Agata Kulesza may be the biggest discovery in recent Polish cinema. Charismatic, vibrant and versatile, she copes equally well with minimalist psychological creations and with comical frolics, verging on the grotesque. For the past few years she has kept her position as the top Polish actress, and each consecutive role seems to be better than the last.
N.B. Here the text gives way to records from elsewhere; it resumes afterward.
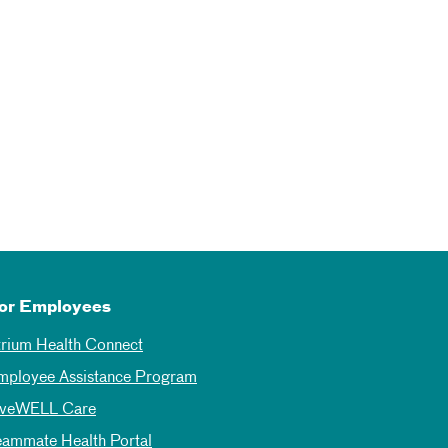
or Employees
trium Health Connect
mployee Assistance Program
iveWELL Care
eammate Health Portal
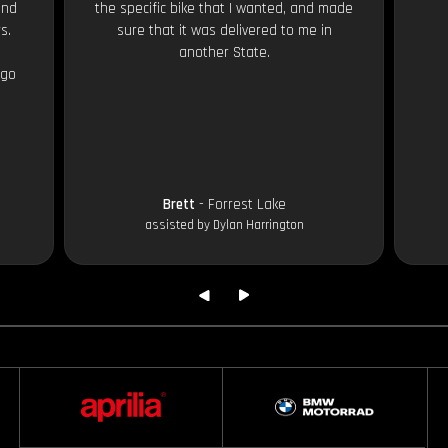
and
the specific bike that I wanted, and made
s.
sure that it was delivered to me in
another State.
 go
Brett
- Forrest Lake
assisted by Dylan Harrington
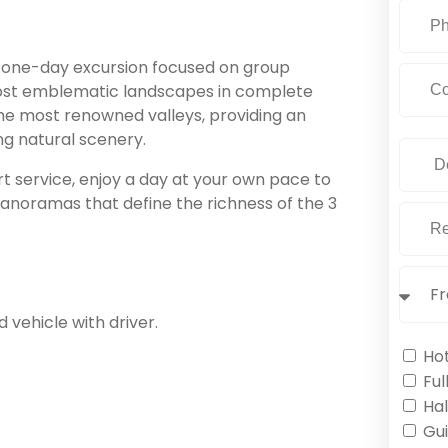
a one-day excursion focused on group
 most emblematic landscapes in complete
the most renowned valleys, providing an
ng natural scenery.
 service, enjoy a day at your own pace to
g panoramas that define the richness of the 3
 vehicle with driver.
Ho
Ful
Hal
Gu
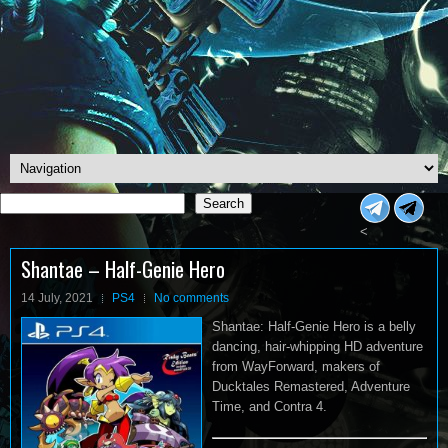
Search
Search
<
Shantae – Half-Genie Hero
14 July, 2021
PS4
No comments
Shantae: Half-Genie Hero is a belly
dancing, hair-whipping HD adventure
from WayForward, makers of
Ducktales Remastered, Adventure
Time, and Contra 4.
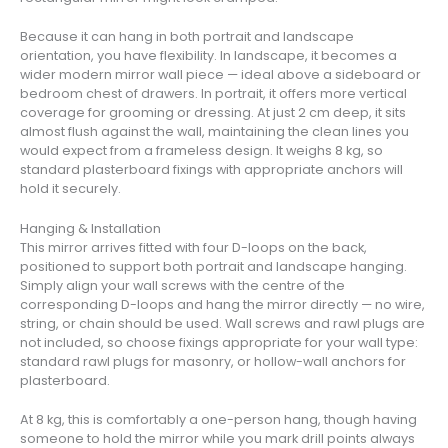
Because it can hang in both portrait and landscape
orientation, you have flexibility. In landscape, it becomes a
wider modern mirror wall piece — ideal above a sideboard or
bedroom chest of drawers. In portrait, it offers more vertical
coverage for grooming or dressing. At just 2 cm deep, it sits
almost flush against the wall, maintaining the clean lines you
would expect from a frameless design. It weighs 8 kg, so
standard plasterboard fixings with appropriate anchors will
hold it securely.
Hanging & Installation
This mirror arrives fitted with four D-loops on the back,
positioned to support both portrait and landscape hanging.
Simply align your wall screws with the centre of the
corresponding D-loops and hang the mirror directly — no wire,
string, or chain should be used. Wall screws and rawl plugs are
not included, so choose fixings appropriate for your wall type:
standard rawl plugs for masonry, or hollow-wall anchors for
plasterboard.
At 8 kg, this is comfortably a one-person hang, though having
someone to hold the mirror while you mark drill points always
She knew that she wanted to be an actress by the second year of high school. As a child, she would take part in dance classes at the Szczecin community centre, practising ballet and dance. After completing high school, she applied to the National Higher Theatre School (now the Aleksander Zelwerowicz National Academy of Dramatic Art) in Warsaw, succeeding on her first attempt. She had her TV debut while still at the Theatre School – in the series Goodbye Rockefeller ( Żegnaj Rockefeller, 1992). She graduated from the Theatre Academy in 1994, with a distinction. She starred in Polish and German TV series (e.g. Die Strassen von Berlin), as well as in TV theatrical productions (O, Beri-Beri, directed by Wiesław Komasa and Don Kichot by Andrzej Domalik).
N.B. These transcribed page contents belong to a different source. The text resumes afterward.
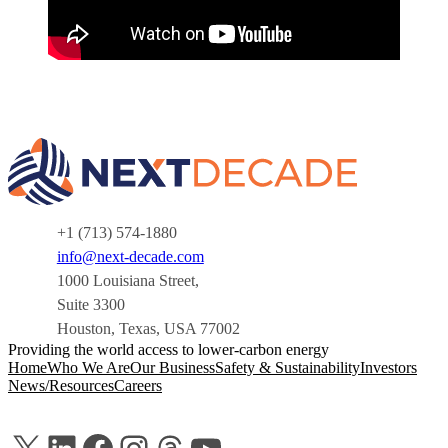
+1 (713) 574-1880
info@next-decade.com
1000 Louisiana Street,
Suite 3300
Houston, Texas, USA 77002
Providing the world access to lower-carbon energy
Home
Who We Are
Our Business
Safety & Sustainability
Investors
News/Resources
Careers
X
LinkedIn
Facebook
Instagram
Threads
YouTube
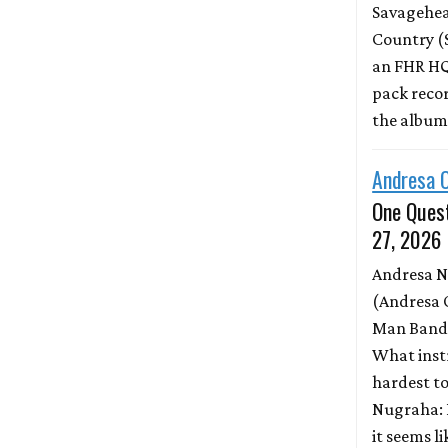
Savagehead
Country (
an FHR HQ
pack record
the albu
Andresa 
One Quest
27, 2026
Andresa 
(Andresa 
Man Band)
What inst
hardest to
Nugraha: 
it seems l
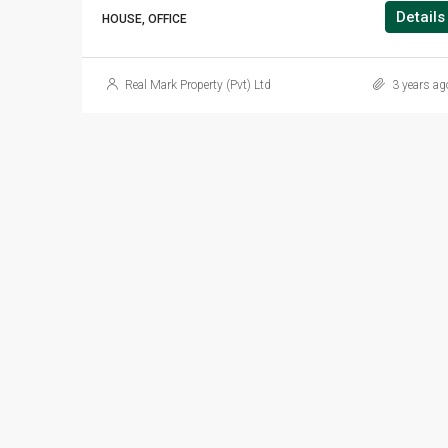
Details
HOUSE, OFFICE
Real Mark Property (Pvt) Ltd
3 years ag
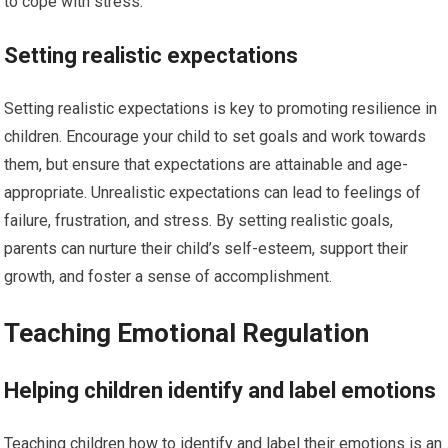
to cope with stress.
Setting realistic expectations
Setting realistic expectations is key to promoting resilience in
children. Encourage your child to set goals and work towards
them, but ensure that expectations are attainable and age-
appropriate. Unrealistic expectations can lead to feelings of
failure, frustration, and stress. By setting realistic goals,
parents can nurture their child’s self-esteem, support their
growth, and foster a sense of accomplishment.
Teaching Emotional Regulation
Helping children identify and label emotions
Teaching children how to identify and label their emotions is an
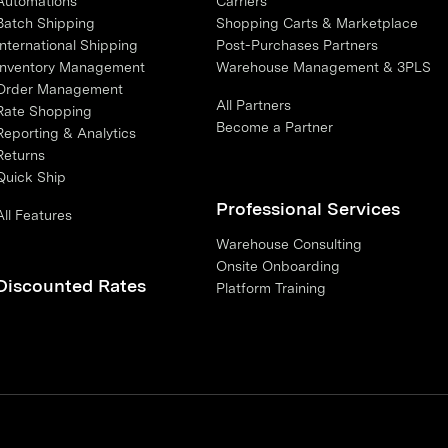
Automations
Carriers
Batch Shipping
Shopping Carts & Marketplace
International Shipping
Post-Purchases Partners
Inventory Management
Warehouse Management & 3PLS
Order Management
All Partners
Rate Shopping
Become a Partner
Reporting & Analytics
Returns
Quick Ship
Professional Services
All Features
Warehouse Consulting
Onsite Onboarding
Discounted Rates
Platform Training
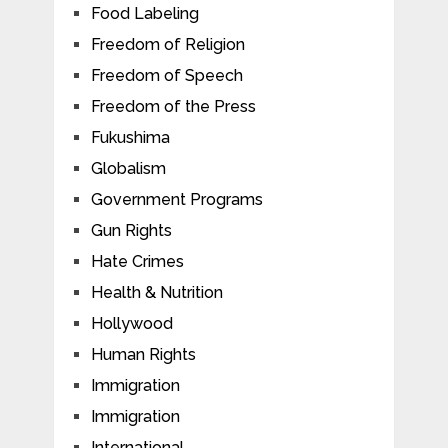
Food Labeling
Freedom of Religion
Freedom of Speech
Freedom of the Press
Fukushima
Globalism
Government Programs
Gun Rights
Hate Crimes
Health & Nutrition
Hollywood
Human Rights
Immigration
Immigration
International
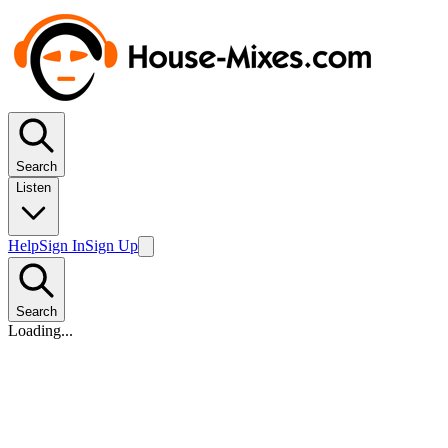
Search
Listen
Help
Sign In
Sign Up
Search
Loading...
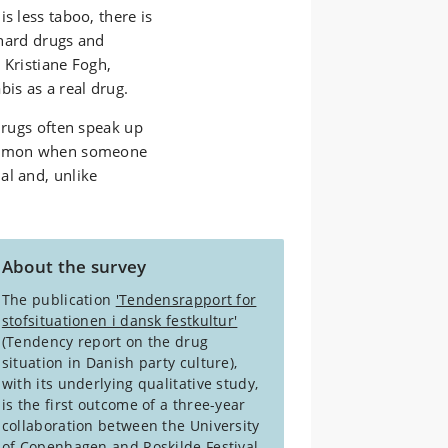
s less taboo, there is
f hard drugs and
s Kristiane Fogh,
is as a real drug.
 drugs often speak up
common when someone
al and, unlike
About the survey
The publication
'Tendensrapport for
stofsituationen i dansk festkultur'
(Tendency report on the drug
situation in Danish party culture),
with its underlying qualitative study,
is the first outcome of a three-year
collaboration between the University
of Copenhagen and Roskilde Festival.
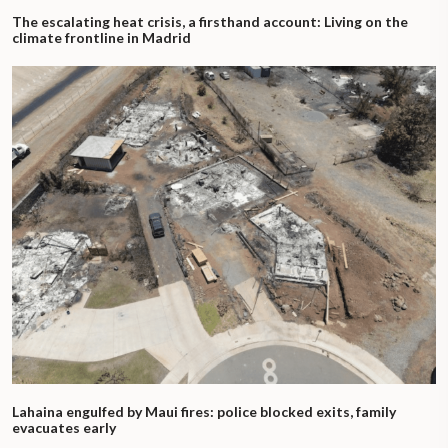
The escalating heat crisis, a firsthand account: Living on the
climate frontline in Madrid
Lahaina engulfed by Maui fires: police blocked exits, family
evacuates early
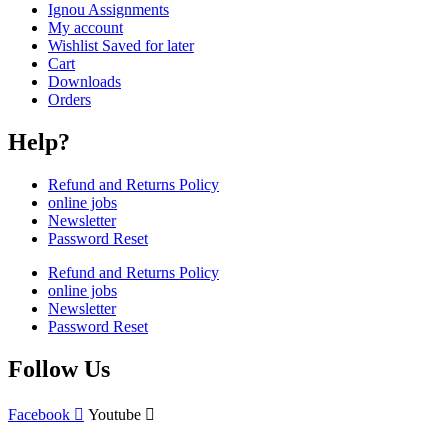
Ignou Assignments
My account
Wishlist Saved for later
Cart
Downloads
Orders
Help?
Refund and Returns Policy
online jobs
Newsletter
Password Reset
Refund and Returns Policy
online jobs
Newsletter
Password Reset
Follow Us
Facebook
Youtube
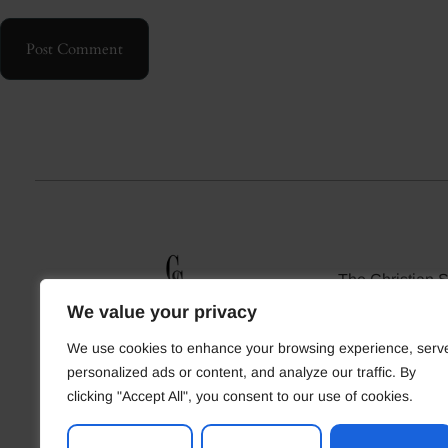
Post Comment
The Christian 
Christian sin
We value your privacy
relationships 
resources. Find 
We use cookies to enhance your browsing experience, serv
who shar
personalized ads or content, and analyze our traffic. By
clicking "Accept All", you consent to our use of cookies.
She also made her first feature appearance at the time, playing a young film director in Man of… by Konrad Szołajski (1993). The beginnings of her acting career did not hint at her future outstanding roles. She performed at the Dramatyczny Theatre in Warsaw, and made her living by playing minor parts in various TV series.
I really enjoyed the academy, I worked very hard. Then I became afraid about whether it would all work out. At some point I was even thinking about changing my profession. I thought of becoming a production manager, imagining that perhaps acting wasn’t for me, after al.
Her career took off with the film My Roasted Chickens (Moje pieczone kurczaki) by Iwona Siekierzyńska, in which Kulesza played Magda, a young woman going through a marriage crisis. The film, realized as part of the Generation 2000 TV series, brought her awards at the Prowincjonalia Polish Film Festival in Września and at the Young and Cinema Debut Film Festival in Koszalin.
In 2003, she appeared in Seven Stops on the Way to Paradise (Siedem przystanków na drodze do raju), an independent production by Ryszard Maciej Nyczka, with whom she also collaborated on the sets of A Thousand Sighs Park (Park tysiąca westchnień) and Fortune Watches for You in the Forest (Fortuna czyha w lesie). In 2004, she acted in Petrol (Benzyna) by Filip Bajon, and two years later – in Foundation (Fundacja) by the same director. Over her career she has dubbed over 20 animated films, such as Howl's Moving Castle and Snow White by Tarsem Singh. She mostly gained popularity, however, due to her role in the TV series Pensjonat pod Różą (The Rose Guesthouse), in which she acted between 2004-2006, and thanks to some of her other creations in TV.
“I continue to work in theatre, therefore I have an opportunity to practise my acting skills all the time, and that’s extremely important. Actors are just like sportspeople – they should constantly act, seek, and exercise, in order not to be afraid. Upon entering a stage or a film set, one may suddenly become very shy, it can strike as an isolating experience. Privately we tend to be introverted, but performing is an act of courage, it requires one to open up.” – Kulesza told Anna Bielak in an interview for Wirtualna Polska.
After 2011, it was all downhill. First she appeared in the role of the mother of the main character in Jan Komasa’s Suicide Room, playing a successful woman who had a hard time coping with her son’s alienation. After that, she made a truly revelatory appearance in Wojciech Smarzowski’s Rose (Róża). It is a film about a woman from Masuria who lost her husband to war, and a startling story about violence and love born from the ashes. For this role, Kulesza received the Polish Film Award for Best Leading Actress.
A year later, she received the Warsaw Feliks Award for her role in the spectacle Merylin Mongoł, directed by Bogusław Linda for the Ateneum Theatre. This adaptation of Nikolai Kolada’s play featured Kulesza as Ina, an ever-drunken woman, abandoned by her husband. In the 2012 Summer’s Blood (Krew z krwi) TV series, she presented one of the best female creations of contemporary Polish television. The series, directed by Xawery Żuławski, told the story of a woman who, following her husband’s death, has to take over his deals with mafia.